WASHINGTON D.C. — U.S. Reps. Debbie Dingell (D-Dearborn) and Rashida Tlaib (D-Detroit) reintroduced the Emergency Water is a Human Right Act.
The act would prohibit water shutoffs and ensure water affordability protections for low-income households during the COVID-19 pandemic.
The Center for Disease Control and Prevention (CDC) says one of the most effective ways of preventing the spread of COVID-19 is to wash hands often with soap and water.
Prior to the pandemic, an estimated 15 million people had experienced a water shutoff in communities with higher rates of poverty, unemployment and people of color.
“Long before this pandemic began, the lack of access to water had deadly consequences for people and families around this country,” Dingell said. “Denying any of our neighbors the ability to wash their hands or drink safe, clean water is unconscionable and immoral. If someone cannot afford their water bill, federal and local government should work together to help them, not punish their families by cutting off their access to water. Congress must immediately enshrine water as an undeniable human right afforded to all people who call this nation home.”

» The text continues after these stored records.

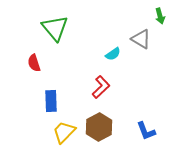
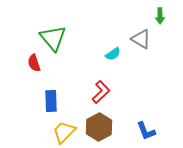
green arrow: rotated 14 degrees clockwise
green triangle: moved 2 px left, 10 px down
red L-shape: moved 5 px down
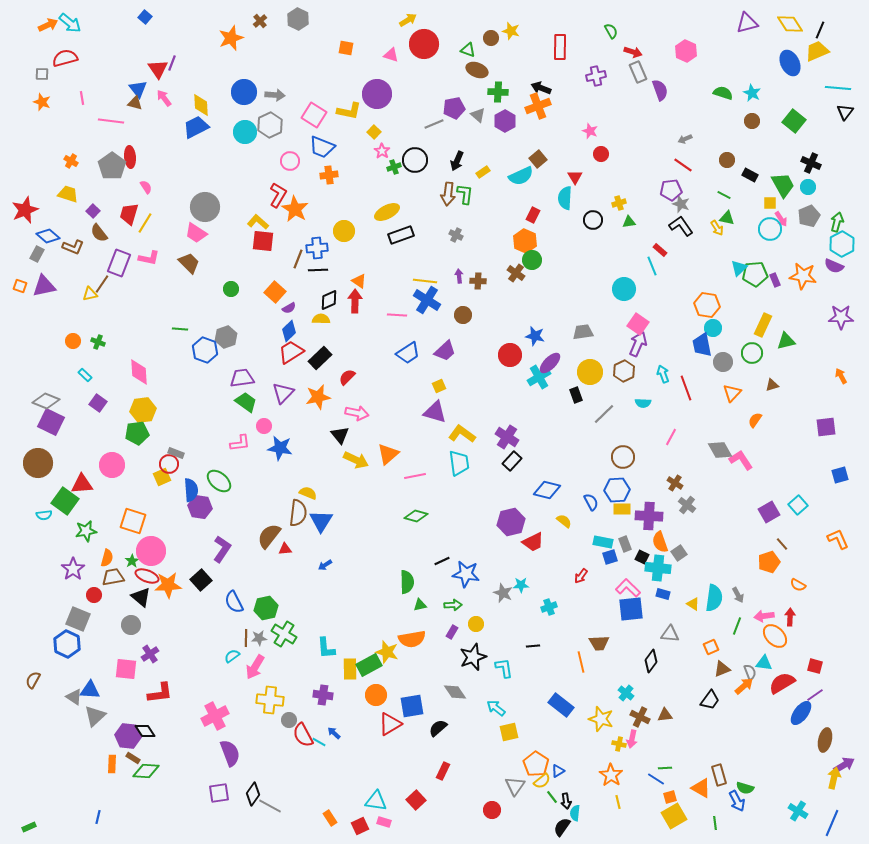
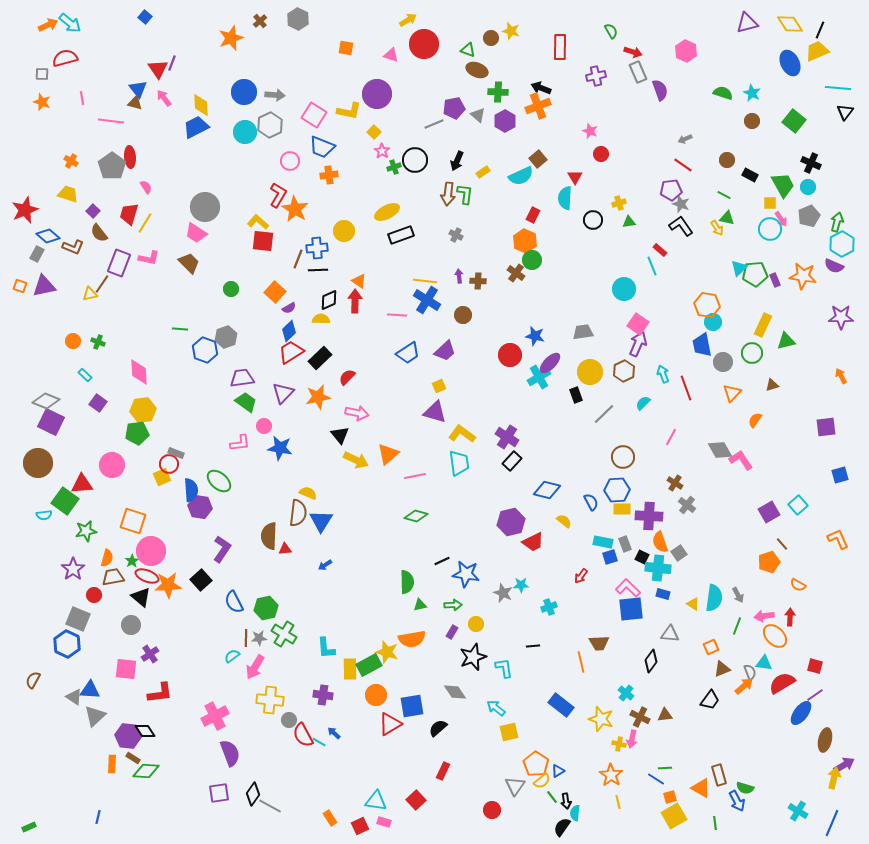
cyan circle at (713, 328): moved 6 px up
cyan semicircle at (643, 403): rotated 133 degrees clockwise
brown semicircle at (269, 536): rotated 36 degrees counterclockwise
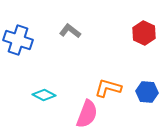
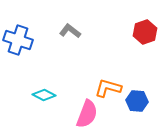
red hexagon: moved 1 px right, 1 px up; rotated 15 degrees clockwise
blue hexagon: moved 10 px left, 9 px down
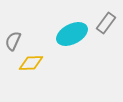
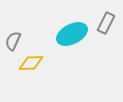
gray rectangle: rotated 10 degrees counterclockwise
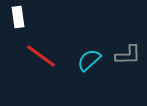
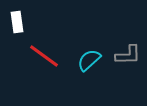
white rectangle: moved 1 px left, 5 px down
red line: moved 3 px right
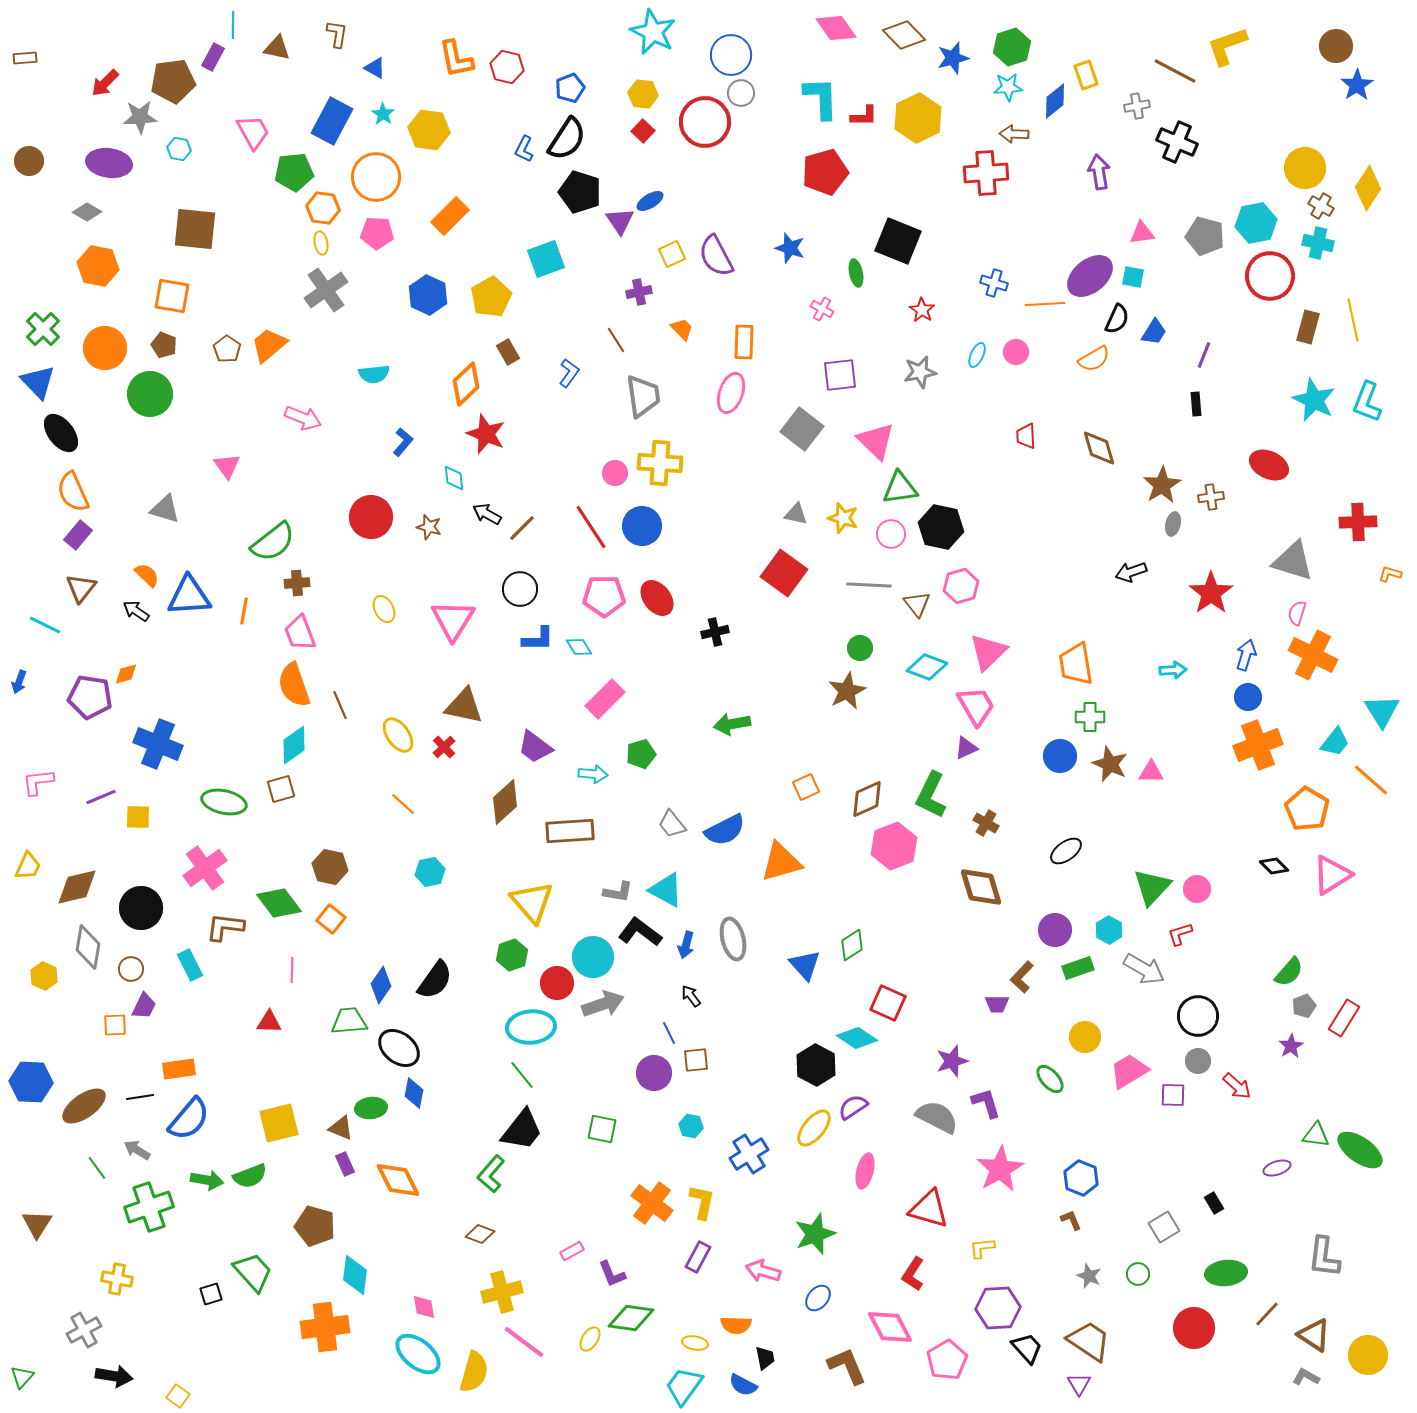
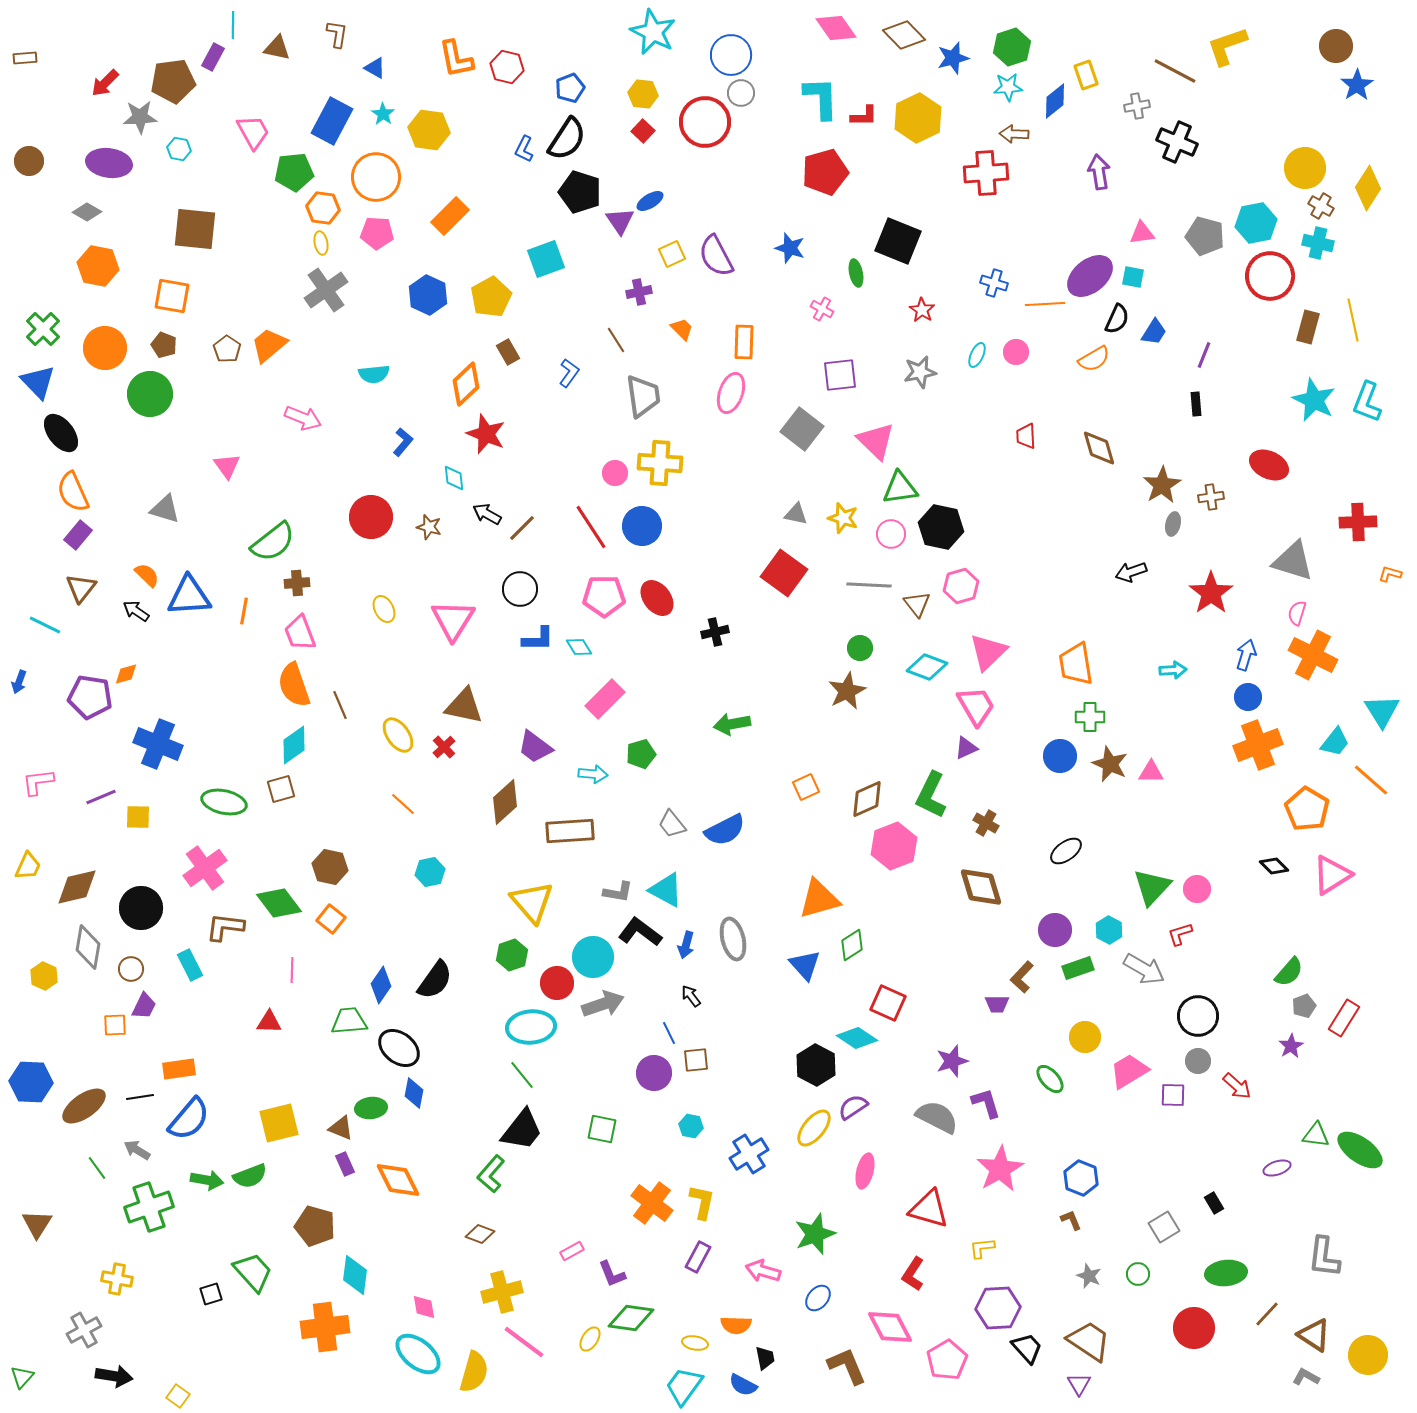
orange triangle at (781, 862): moved 38 px right, 37 px down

Currently, 183 million people live in jurisdictions without shutoff protections.
“At the onset of the COVID-19 crisis, around 2,800 families in Detroit had no running water,” Tlaib said. “No one should be left without the ability to wash their hands in order to help safeguard themselves and their loved ones from the far more contagious, threatening strain of this virus. Water has become more and more unaffordable, inaccessible and contaminated because we are not prioritizing the critical importance of water being a human right. The barriers and continued lack of investment are components of increased poverty and structural racism that many in our community have been facing their whole lives. This new Congress and administration should address this issue with a renewed urgency for dismantling these broken systems and ensuring that water is a human right no one is denied.”
At least 73 members of the House of Representatives are co-sponsoring the legislation and 88 organizations have endorsed the bill.
Denying any of our neighbors the ability to wash their hands or drink safe, clean water is unconscionable and immoral — U.S. Rep. Debbie Dingell (D-Dearborn)
The legislation would also provide water protections for households with incomes up to 150 percent of the federal poverty guidelines by authorizing $1.5 billion in grants using the Low-Income Home Energy Assistance Program (LIHEAP) to administer drinking water and wastewater assistance.
The bill would require service providers to reconnect water service as well as home energy and electric services.